The pamphlet was a hoax, concocted by Democrats, to discredit the Republicans by imputing to them what were then radical views that offended against the attitudes of the vast majority of whites, including those who opposed slavery.There was already much opposition to the war effort.
Because of the term's historical use in contexts that typically implied disapproval, more unambiguously neutral terms such as interracial, interethnic or cross-cultural are more common in contemporary usage.
The term miscegenation has been used since the 19th century to refer to interracial marriage and interracial sexual relations, The Latin term entered historical records during European colonialism and the Age of Discovery, but societies such as China and Japan also had restrictions on marrying with people whom they considered to be of a different race.
Mestizo are people of mixed white and indigenous, usually Amerindian ancestry, who do not self-identify as indigenous peoples or Native Americans.

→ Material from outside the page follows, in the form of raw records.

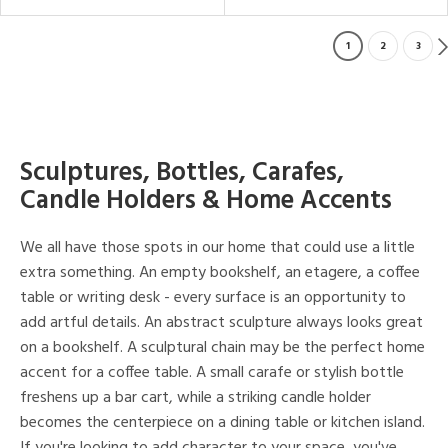
1
2
3
Sculptures, Bottles, Carafes,
Candle Holders & Home Accents
We all have those spots in our home that could use a little
extra something. An empty bookshelf, an etagere, a coffee
table or writing desk - every surface is an opportunity to
add artful details. An abstract sculpture always looks great
on a bookshelf. A sculptural chain may be the perfect home
accent for a coffee table. A small carafe or stylish bottle
freshens up a bar cart, while a striking candle holder
becomes the centerpiece on a dining table or kitchen island.
If you're looking to add character to your space, you've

In Canada, however, the Métis, who also have partly Amerindian and partly white, often French-Canadian, ancestry, have identified as an ethnic group and are a constitutionally recognized aboriginal people.
To this day, there are controversies if Brazilian class system would be drawn mostly around socio-economic lines, not racial ones (in a manner similar to other former Portuguese colonies).

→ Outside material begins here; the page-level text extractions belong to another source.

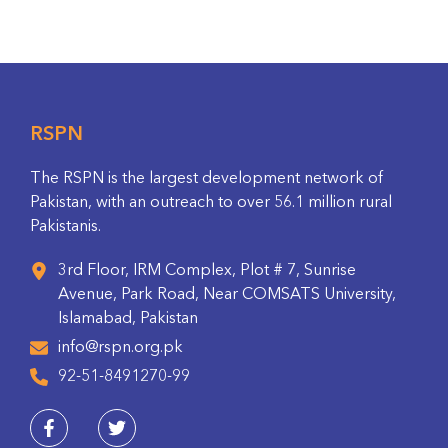
RSPN
The RSPN is the largest development network of
Pakistan, with an outreach to over 56.1 million rural
Pakistanis.
3rd Floor, IRM Complex, Plot # 7, Sunrise
Avenue, Park Road, Near COMSATS University,
Islamabad, Pakistan
info@rspn.org.pk
92-51-8491270-99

Conversely, people classified in censuses as black, brown ("pardo") or indigenous have disadvantaged social indicators in comparison to the white population.
In the present day, the word miscegenation is avoided by many scholars, because the term suggests a concrete biological phenomenon, rather than a categorization imposed on certain relationships.
The term's historical use in contexts that typically implied disapproval is also a reason why more unambiguously neutral terms such as interracial, interethnic or cross-cultural are more common in contemporary usage.
in Nazi Germany (the Nuremberg Laws) from 1935 until 1945, and in South Africa during the early part of the Apartheid era (1949–1985). In the United States, various state laws prohibited marriages between whites and blacks, and in many states they also prohibited marriages between whites and Native Americans or Asians.
All these laws primarily banned marriage between persons of different racially or ethnically defined groups, which was termed "amalgamation" or "miscegenation" in the U. no nationwide law against racially mixed marriages was ever enacted.
The issue of miscegenation, raised by the opponents of Abraham Lincoln, featured prominently in the election campaign of 1864.